Try it: Go through the listing below and count each line with the word "your" in it; return only the count.

Data for this exercise:
'''

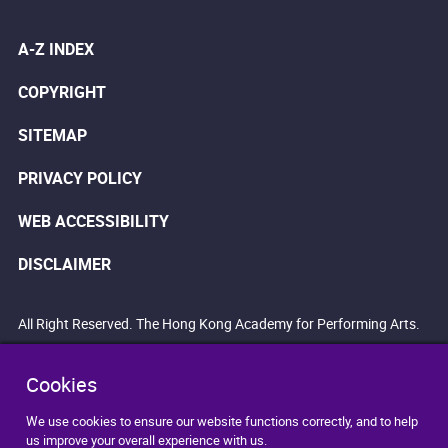
A-Z INDEX
COPYRIGHT
SITEMAP
PRIVACY POLICY
WEB ACCESSIBILITY
DISCLAIMER
All Right Reserved. The Hong Kong Academy for Performing Arts.
Cookies
We use cookies to ensure our website functions correctly, and to help
us improve your overall experience with us.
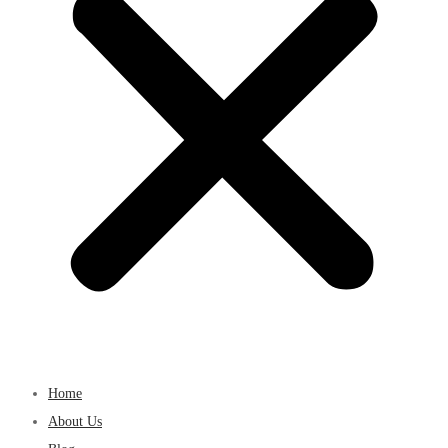
Home
About Us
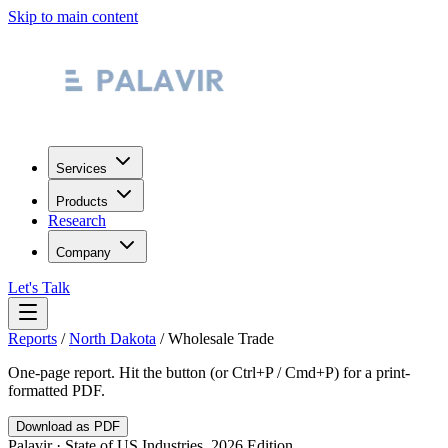
Skip to main content
Services
Products
Research
Company
Let's Talk
Reports
/
North Dakota
/
Wholesale Trade
One-page report. Hit the button (or Ctrl+P / Cmd+P) for a print-
formatted PDF.
Download as PDF
Palavir · State of US Industries, 2026 Edition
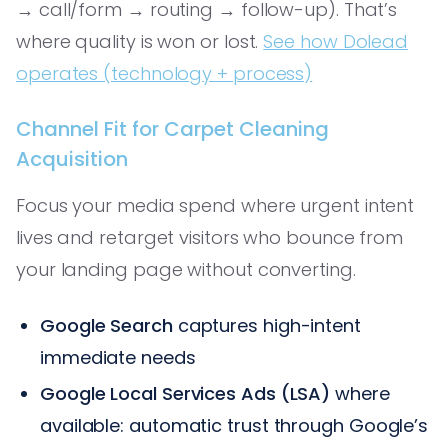
→ call/form → routing → follow-up). That’s
where quality is won or lost.
See how Dolead
operates (technology + process)
Channel Fit for Carpet Cleaning
Acquisition
Focus your media spend where urgent intent
lives and retarget visitors who bounce from
your landing page without converting.
Google Search
captures high-intent
immediate needs
Google Local Services Ads (LSA)
where
available: automatic trust through Google’s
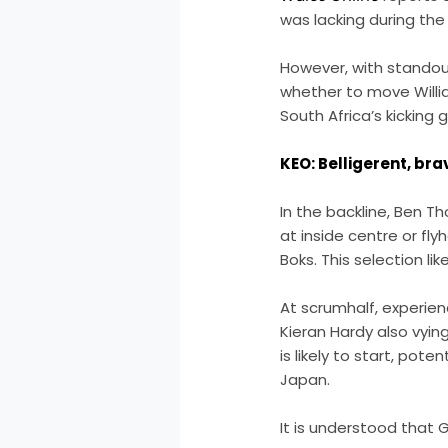
was lacking during the 
However, with stando
whether to move William
South Africa’s kicking
KEO: Belligerent, bra
In the backline, Ben 
at inside centre or fl
Boks. This selection 
At scrumhalf, experien
Kieran Hardy also vying
is likely to start, pote
Japan.
It is understood that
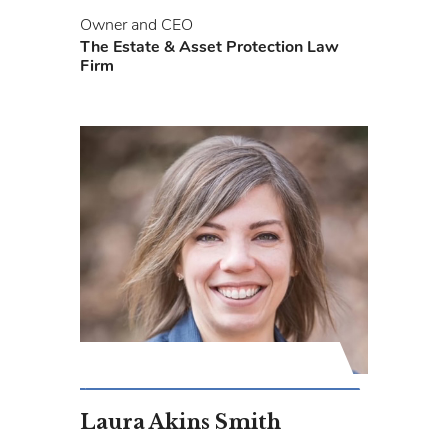
Owner and CEO
The Estate & Asset Protection Law
Firm
Laura Akins Smith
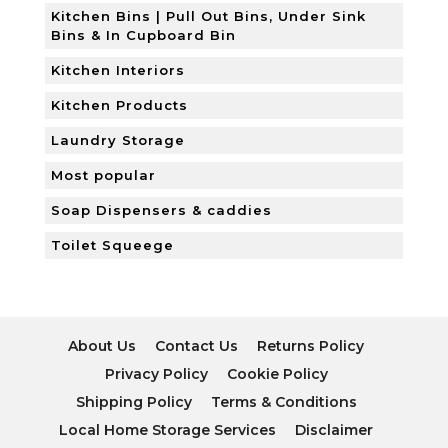
Kitchen Bins | Pull Out Bins, Under Sink
Bins & In Cupboard Bin
Kitchen Interiors
Kitchen Products
Laundry Storage
Most popular
Soap Dispensers & caddies
Toilet Squeege
About Us
Contact Us
Returns Policy
Privacy Policy
Cookie Policy
Shipping Policy
Terms & Conditions
Local Home Storage Services
Disclaimer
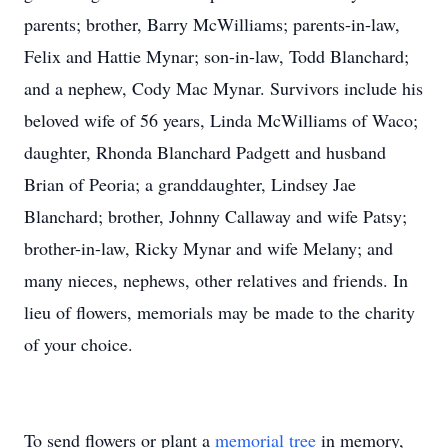
parents; brother, Barry McWilliams; parents-in-law,
Felix and Hattie Mynar; son-in-law, Todd Blanchard;
and a nephew, Cody Mac Mynar. Survivors include his
beloved wife of 56 years, Linda McWilliams of Waco;
daughter, Rhonda Blanchard Padgett and husband
Brian of Peoria; a granddaughter, Lindsey Jae
Blanchard; brother, Johnny Callaway and wife Patsy;
brother-in-law, Ricky Mynar and wife Melany; and
many nieces, nephews, other relatives and friends. In
lieu of flowers, memorials may be made to the charity
of your choice.
To send flowers or plant a
memorial tree
in memory,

'''

Solution: 4